A rasterbrick consists of multiple layers, which typically correspond to a single mutispectral stellite file or a single multilayer object in memory. the brick() function creates a Rasterbrick object.

multi_raster_file = system.file("raster/landsat.tif", package = "spDataLarge")
r_brick = brick(multi_raster_file)
r_brick
## class      : RasterBrick 
## dimensions : 1428, 1128, 1610784, 4  (nrow, ncol, ncell, nlayers)
## resolution : 30, 30  (x, y)
## extent     : 301905, 335745, 4111245, 4154085  (xmin, xmax, ymin, ymax)

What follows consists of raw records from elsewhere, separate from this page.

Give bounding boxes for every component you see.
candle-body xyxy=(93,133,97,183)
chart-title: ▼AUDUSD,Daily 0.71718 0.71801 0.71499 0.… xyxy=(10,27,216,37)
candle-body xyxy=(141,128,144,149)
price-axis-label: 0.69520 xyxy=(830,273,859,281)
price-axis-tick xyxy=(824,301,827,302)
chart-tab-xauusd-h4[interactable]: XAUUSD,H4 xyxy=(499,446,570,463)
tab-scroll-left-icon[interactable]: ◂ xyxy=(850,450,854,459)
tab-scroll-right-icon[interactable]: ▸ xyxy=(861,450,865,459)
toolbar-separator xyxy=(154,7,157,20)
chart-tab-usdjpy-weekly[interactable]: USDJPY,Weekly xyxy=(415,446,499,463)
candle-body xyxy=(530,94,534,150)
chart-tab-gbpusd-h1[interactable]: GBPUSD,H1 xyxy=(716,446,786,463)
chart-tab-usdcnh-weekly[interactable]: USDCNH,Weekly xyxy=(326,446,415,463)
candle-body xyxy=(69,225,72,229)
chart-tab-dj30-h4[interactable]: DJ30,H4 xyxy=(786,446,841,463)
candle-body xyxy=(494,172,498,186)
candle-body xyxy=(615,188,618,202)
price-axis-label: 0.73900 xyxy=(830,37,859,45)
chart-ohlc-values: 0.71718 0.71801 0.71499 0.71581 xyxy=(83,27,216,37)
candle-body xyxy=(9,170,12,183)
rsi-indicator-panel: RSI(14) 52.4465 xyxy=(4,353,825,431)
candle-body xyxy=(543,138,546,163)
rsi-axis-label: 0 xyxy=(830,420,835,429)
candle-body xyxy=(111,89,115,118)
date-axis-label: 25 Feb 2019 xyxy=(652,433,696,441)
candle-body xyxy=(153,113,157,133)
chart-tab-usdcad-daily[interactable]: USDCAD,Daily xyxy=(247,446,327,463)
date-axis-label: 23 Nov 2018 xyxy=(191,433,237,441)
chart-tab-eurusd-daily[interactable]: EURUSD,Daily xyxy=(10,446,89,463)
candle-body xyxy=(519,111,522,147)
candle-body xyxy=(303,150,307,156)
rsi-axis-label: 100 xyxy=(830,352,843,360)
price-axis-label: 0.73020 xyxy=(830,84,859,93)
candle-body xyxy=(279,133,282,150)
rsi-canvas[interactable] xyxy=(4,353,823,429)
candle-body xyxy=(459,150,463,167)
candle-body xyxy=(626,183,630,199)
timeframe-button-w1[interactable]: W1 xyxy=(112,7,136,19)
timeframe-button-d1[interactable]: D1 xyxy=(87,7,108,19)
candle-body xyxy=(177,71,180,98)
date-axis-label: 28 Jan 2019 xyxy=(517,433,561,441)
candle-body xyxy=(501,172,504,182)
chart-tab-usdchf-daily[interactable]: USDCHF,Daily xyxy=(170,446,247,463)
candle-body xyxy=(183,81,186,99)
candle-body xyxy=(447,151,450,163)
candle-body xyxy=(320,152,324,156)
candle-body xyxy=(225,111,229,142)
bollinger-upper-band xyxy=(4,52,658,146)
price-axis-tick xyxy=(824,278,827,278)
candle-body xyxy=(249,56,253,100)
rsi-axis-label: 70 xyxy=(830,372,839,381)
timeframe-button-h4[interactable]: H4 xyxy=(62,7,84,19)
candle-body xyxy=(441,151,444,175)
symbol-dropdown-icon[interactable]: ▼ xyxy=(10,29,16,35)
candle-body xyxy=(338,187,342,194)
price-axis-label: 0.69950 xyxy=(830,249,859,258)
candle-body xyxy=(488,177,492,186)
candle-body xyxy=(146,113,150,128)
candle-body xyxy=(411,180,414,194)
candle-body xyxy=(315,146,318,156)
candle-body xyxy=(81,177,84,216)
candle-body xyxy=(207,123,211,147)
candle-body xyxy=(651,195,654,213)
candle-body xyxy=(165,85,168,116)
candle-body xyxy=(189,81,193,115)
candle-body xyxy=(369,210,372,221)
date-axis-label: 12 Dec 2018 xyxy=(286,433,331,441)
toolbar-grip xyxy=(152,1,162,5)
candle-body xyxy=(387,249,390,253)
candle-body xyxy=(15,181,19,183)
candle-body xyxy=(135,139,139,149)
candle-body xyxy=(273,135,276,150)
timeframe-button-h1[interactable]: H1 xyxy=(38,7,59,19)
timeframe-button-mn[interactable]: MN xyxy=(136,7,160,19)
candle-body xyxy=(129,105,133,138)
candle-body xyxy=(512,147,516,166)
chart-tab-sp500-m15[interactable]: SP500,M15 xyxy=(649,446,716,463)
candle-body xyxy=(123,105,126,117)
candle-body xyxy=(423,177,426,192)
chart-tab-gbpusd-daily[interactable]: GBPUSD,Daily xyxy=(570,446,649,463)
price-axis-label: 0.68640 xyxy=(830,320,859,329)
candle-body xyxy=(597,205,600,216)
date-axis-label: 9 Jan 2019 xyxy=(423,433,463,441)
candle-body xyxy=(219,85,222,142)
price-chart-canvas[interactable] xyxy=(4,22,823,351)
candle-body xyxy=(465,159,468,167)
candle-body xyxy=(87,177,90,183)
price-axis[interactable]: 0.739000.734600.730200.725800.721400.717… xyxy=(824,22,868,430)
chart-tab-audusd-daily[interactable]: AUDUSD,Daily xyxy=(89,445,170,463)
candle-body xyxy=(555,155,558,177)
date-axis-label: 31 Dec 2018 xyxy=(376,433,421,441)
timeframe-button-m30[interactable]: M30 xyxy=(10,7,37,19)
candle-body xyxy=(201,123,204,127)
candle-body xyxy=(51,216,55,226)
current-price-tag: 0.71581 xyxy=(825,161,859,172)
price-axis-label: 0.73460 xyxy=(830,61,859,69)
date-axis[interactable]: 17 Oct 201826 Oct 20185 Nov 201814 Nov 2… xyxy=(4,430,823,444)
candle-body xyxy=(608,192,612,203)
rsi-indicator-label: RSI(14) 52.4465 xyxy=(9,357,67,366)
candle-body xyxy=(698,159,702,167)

## crs        : +proj=utm +zone=12 +datum=WGS84 +units=m +no_defs 
## source     : C:/Program Files/R/R-4.0.2/library/spDataLarge/raster/landsat.tif 
## names      : landsat.1, landsat.2, landsat.3, landsat.4 
## min values :      7550,      6404,      5678,      5252 
## max values :     19071,     22051,     25780,     31961
nlayers(r_brick)
## [1] 4
raster_on_disk = raster(r_brick, layer = 1)

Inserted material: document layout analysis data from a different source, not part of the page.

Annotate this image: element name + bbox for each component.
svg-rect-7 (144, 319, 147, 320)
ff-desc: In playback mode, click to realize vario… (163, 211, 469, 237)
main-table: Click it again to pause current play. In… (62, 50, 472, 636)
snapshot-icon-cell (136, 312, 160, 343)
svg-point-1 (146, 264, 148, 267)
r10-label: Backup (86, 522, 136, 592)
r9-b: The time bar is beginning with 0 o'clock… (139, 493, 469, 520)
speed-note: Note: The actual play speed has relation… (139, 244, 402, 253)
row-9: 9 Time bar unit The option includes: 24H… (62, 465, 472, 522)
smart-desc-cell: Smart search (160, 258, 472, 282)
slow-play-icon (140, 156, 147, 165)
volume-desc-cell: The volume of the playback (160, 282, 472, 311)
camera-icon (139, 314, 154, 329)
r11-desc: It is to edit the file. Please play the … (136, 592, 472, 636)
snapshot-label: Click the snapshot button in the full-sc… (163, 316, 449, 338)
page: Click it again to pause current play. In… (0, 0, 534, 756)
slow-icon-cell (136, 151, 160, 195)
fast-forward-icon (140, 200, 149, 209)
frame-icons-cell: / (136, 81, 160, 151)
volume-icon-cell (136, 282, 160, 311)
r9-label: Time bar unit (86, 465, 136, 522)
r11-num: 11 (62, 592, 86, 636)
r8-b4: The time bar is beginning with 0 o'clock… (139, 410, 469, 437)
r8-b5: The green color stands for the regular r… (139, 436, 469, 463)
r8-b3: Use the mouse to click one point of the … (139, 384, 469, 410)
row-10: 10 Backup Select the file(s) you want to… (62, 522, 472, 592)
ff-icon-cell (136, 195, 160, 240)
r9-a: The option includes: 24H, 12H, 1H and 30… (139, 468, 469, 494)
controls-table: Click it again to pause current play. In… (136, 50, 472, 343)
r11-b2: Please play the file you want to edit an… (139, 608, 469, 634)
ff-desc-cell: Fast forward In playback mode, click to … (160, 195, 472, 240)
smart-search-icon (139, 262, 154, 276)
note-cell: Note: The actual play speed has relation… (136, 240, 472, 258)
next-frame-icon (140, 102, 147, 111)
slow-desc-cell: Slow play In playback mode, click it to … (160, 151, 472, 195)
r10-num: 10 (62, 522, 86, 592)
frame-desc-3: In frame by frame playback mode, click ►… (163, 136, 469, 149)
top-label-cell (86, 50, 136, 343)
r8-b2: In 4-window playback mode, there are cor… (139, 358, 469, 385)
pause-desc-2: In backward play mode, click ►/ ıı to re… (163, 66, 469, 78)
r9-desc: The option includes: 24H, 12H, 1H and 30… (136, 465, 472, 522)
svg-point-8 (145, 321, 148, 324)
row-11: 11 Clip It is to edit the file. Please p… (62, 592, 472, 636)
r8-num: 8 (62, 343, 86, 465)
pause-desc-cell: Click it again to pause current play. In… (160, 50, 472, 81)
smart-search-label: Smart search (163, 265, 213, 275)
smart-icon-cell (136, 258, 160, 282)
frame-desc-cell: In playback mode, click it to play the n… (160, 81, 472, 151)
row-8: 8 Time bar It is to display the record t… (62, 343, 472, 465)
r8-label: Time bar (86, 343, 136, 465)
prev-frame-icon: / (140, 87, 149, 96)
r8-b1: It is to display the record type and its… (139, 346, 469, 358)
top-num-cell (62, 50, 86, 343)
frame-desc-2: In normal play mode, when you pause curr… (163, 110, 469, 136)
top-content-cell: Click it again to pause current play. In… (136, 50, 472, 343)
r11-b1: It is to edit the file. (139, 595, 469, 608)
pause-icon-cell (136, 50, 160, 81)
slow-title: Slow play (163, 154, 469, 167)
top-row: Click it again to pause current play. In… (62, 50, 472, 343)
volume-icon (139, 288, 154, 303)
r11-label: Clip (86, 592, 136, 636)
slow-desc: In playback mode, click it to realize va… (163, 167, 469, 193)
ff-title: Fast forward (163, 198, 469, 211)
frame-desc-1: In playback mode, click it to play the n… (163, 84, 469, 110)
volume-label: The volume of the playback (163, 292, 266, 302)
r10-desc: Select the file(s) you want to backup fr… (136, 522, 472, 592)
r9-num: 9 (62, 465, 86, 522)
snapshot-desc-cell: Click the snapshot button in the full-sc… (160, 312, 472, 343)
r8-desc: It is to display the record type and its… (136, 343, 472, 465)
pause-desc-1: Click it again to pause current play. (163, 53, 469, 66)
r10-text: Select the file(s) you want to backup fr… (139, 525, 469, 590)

raster_in_memory = raster(xmn = 301905, xmx = 335745,
                          ymn = 4111245, ymx = 4154085, 
                          res = 30)
values(raster_in_memory) = sample(seq_len(ncell(raster_in_memory)))

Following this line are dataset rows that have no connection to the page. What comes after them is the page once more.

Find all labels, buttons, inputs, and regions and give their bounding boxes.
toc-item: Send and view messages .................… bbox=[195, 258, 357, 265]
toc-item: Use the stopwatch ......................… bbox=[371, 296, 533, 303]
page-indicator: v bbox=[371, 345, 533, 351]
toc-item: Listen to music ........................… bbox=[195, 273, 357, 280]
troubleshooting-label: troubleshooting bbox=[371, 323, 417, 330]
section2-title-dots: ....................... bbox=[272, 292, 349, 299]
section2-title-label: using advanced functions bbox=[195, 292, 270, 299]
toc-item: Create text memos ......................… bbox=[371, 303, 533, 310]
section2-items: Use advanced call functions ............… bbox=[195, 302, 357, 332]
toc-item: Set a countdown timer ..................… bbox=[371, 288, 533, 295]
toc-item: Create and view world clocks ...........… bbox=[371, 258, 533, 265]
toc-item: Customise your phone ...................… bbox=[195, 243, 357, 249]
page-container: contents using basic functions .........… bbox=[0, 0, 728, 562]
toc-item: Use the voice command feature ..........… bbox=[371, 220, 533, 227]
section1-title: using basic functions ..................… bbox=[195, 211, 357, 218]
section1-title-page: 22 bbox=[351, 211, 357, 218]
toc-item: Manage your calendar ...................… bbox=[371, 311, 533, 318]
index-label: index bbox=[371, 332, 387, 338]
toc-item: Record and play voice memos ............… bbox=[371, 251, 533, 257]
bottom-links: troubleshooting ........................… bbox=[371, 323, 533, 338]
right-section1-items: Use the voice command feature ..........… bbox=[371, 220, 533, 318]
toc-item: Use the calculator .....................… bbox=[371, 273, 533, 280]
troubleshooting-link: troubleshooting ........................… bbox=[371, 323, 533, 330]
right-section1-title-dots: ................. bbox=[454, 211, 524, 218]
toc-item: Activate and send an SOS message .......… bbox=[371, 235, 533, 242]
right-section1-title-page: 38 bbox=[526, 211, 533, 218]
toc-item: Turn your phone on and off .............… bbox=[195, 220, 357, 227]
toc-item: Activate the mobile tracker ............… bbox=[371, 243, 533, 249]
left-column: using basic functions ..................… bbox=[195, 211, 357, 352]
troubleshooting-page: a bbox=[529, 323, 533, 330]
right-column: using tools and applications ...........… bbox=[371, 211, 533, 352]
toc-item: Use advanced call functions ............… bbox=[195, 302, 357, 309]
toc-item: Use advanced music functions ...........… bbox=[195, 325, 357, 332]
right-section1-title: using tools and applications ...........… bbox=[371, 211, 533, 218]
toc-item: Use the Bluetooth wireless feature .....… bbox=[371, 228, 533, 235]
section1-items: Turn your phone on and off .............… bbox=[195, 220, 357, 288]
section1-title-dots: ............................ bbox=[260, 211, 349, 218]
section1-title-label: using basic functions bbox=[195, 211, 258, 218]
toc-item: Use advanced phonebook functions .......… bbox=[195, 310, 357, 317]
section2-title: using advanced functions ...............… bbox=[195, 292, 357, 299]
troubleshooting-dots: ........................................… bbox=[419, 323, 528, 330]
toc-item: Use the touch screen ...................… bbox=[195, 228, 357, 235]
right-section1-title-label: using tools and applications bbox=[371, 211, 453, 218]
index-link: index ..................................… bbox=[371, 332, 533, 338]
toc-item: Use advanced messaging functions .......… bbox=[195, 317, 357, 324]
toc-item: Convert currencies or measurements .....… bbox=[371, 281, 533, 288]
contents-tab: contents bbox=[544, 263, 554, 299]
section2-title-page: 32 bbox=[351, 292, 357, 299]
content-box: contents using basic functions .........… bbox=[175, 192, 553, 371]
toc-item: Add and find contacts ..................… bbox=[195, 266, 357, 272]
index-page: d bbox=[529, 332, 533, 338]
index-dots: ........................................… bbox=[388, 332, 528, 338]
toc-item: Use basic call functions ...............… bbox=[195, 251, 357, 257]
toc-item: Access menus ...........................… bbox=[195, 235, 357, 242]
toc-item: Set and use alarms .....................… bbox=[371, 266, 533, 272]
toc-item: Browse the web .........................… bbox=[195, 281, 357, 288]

crs(raster_in_memory) = crs(raster_on_disk)
r_stack = stack(raster_in_memory, raster_on_disk)
r_stack
## class      : RasterStack 
## dimensions : 1428, 1128, 1610784, 2  (nrow, ncol, ncell, nlayers)
## resolution : 30, 30  (x, y)
## extent     : 301905, 335745, 4111245, 4154085  (xmin, xmax, ymin, ymax)
## crs        : +proj=utm +zone=12 +datum=WGS84 +units=m +no_defs 
## names      :   layer, landsat.1 
## min values :       1,      7550 
## max values : 1610784,     19071

Decision on which Raster class should be used depends mostly on the character of input data. Processing of a single mulitilayer file or object is the most effective with RasterBrick, while RasterStack allows calculations based on many files, many Raster* objects, or both.